If a record holds a picture, omit that picture and copy everything else exactly.

Data records
Segment Open
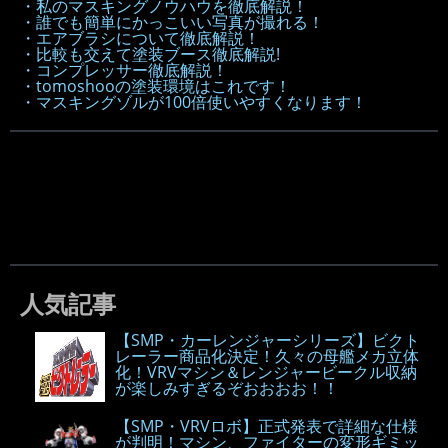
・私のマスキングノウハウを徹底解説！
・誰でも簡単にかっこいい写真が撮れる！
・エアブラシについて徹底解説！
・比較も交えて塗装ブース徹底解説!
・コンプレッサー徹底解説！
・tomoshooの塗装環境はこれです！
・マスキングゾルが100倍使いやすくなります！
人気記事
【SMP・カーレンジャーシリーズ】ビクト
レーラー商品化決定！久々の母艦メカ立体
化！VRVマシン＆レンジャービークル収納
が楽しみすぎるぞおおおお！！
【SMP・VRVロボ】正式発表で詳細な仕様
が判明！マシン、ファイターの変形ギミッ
Segment Closed
Result of the exercise
・私のマスキングノウハウを徹底解説！
・誰でも簡単にかっこいい写真が撮れる！
・エアブラシについて徹底解説！
・比較も交えて塗装ブース徹底解説!
・コンプレッサー徹底解説！
・tomoshooの塗装環境はこれです！
・マスキングゾルが100倍使いやすくなります！
人気記事
【SMP・カーレンジャーシリーズ】ビクト
レーラー商品化決定！久々の母艦メカ立体
化！VRVマシン＆レンジャービークル収納
が楽しみすぎるぞおおおお！！
【SMP・VRVロボ】正式発表で詳細な仕様
が判明！マシン、ファイターの変形ギミッ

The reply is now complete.